What absolute nonsense. This really isn’t that difficult to grasp: If you take out loans to pay for a service you want, you must pay those loans back in full per the schedule you agree to when you took out those loans. Americans with student-loan debt have borrowed that money from taxpayers. If they don’t pay it back, those taxpayers will have to eat the cost. Not only is that unjust, it’s entirely self-serving. Amazingly enough, taxpayers don’t seem to be covered by the “not carved in stone” standard that Debt Collective has invented out of whole cloth. That builder who didn’t go to college, but who is now saddled with someone else’s debt? He still has to pay his taxes. As far as the IRS is concerned, those taxes are “carved in stone.”

Of course, to the college students who wish to freeload off everyone else, such people simply don’t matter:

The two-year payment freeze has created relief for debtors and, collective members say, proved that the federal government can get along fine without student loan revenue.

What? What? Where do these people think money comes from? Every dollar that isn’t paid back has to come from somewhere else — either in the form of taxes on everyone else, or in the form of yet more federal debt. It gets boring pointing this out, but the case for student-loan transference is no more noble than that some people would like other people to give them lots of money. That’s it. That’s the whole policy. They borrowed money to pay for a service. They got — and benefited from — that service. And now they’d like someone else to write them a big check so that they don’t have to keep their side of the bargain. It’s utterly revolting.

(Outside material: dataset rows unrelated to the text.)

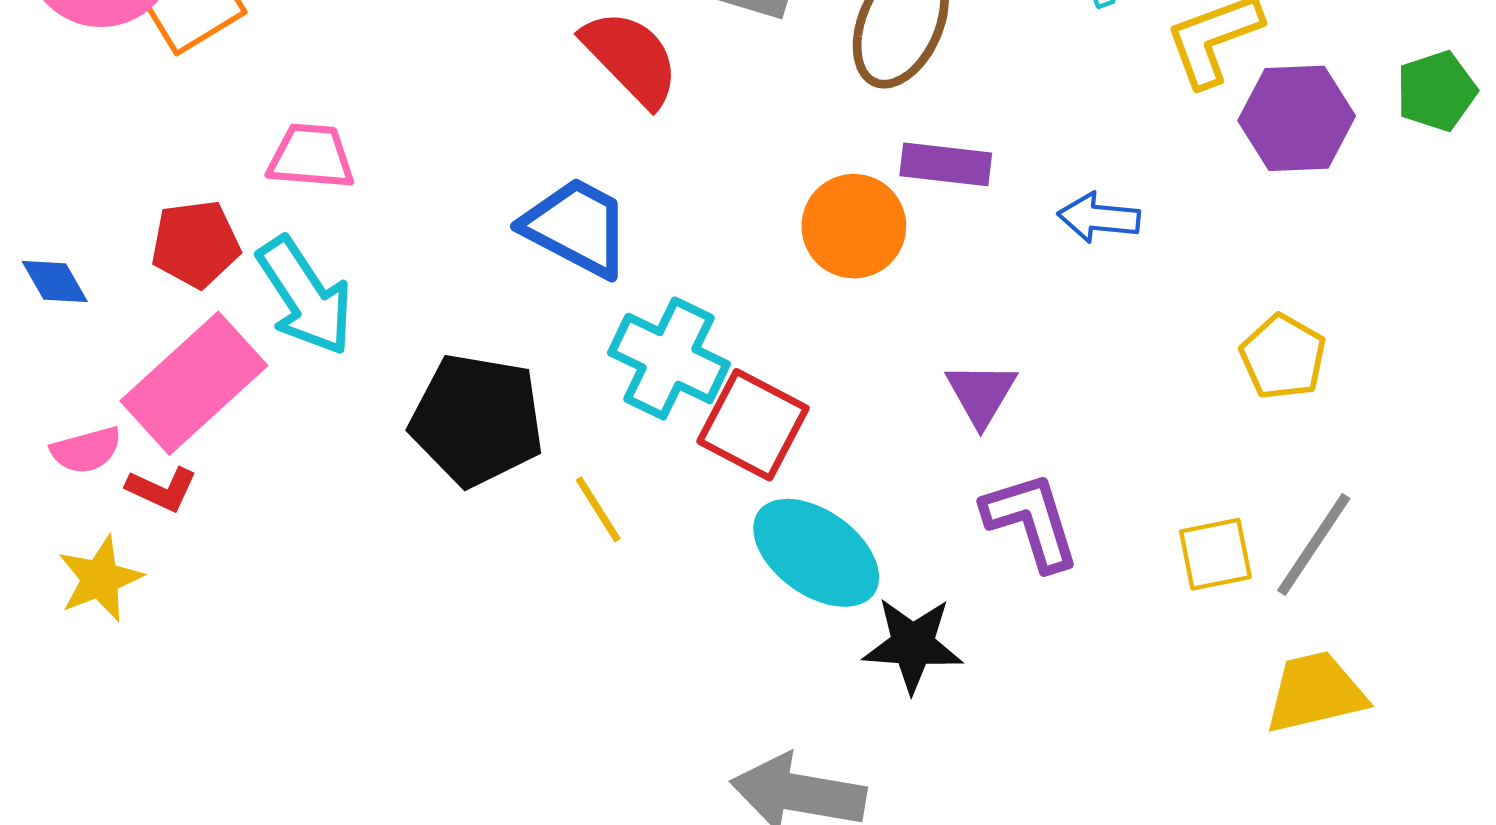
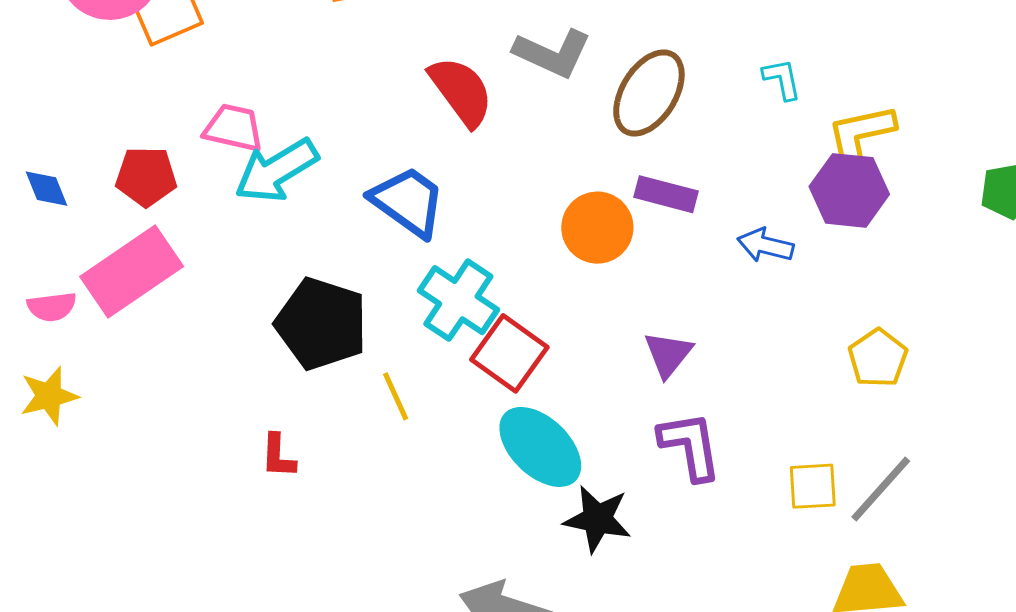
purple hexagon: (1297, 118) -> (849, 190), moved
cyan arrow: (305, 296) -> (276, 170), moved, turned 84
red L-shape: (162, 489) -> (278, 456), moved, turned 60

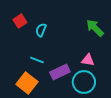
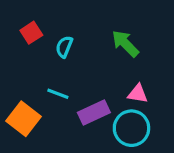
green arrow: (95, 28) -> (125, 44), moved
orange square: (27, 83) -> (23, 119), moved

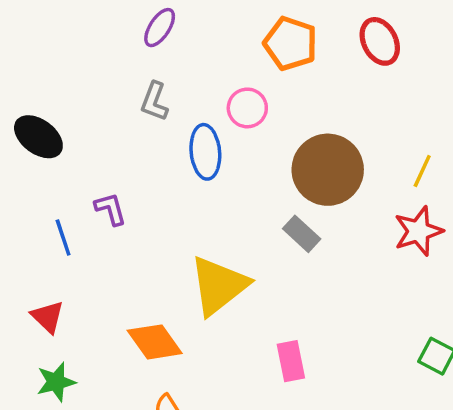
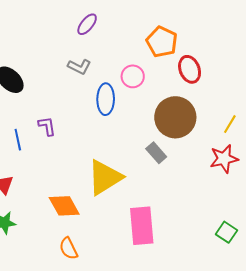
red ellipse: (380, 41) -> (190, 69), moved
gray L-shape: (154, 101) -> (79, 67), turned -90
pink rectangle: (291, 361) -> (142, 226), size x1.6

If this were actually to happen, the Republican Party must scorch the earth in response. Massive structural reform would be inevitable — if we can no longer expect student debt to be paid back, we must stop issuing it — as would the recouping of whatever money President Biden illegally spends. You know what else could be “uncarved” in pursuit of that end? Harvard’s $53.2 billion endowment, that’s what. If this is the game we’re playing now, the next Republican Congress should “start somewhere” and take it all. You know, to “change norms” — or whatever.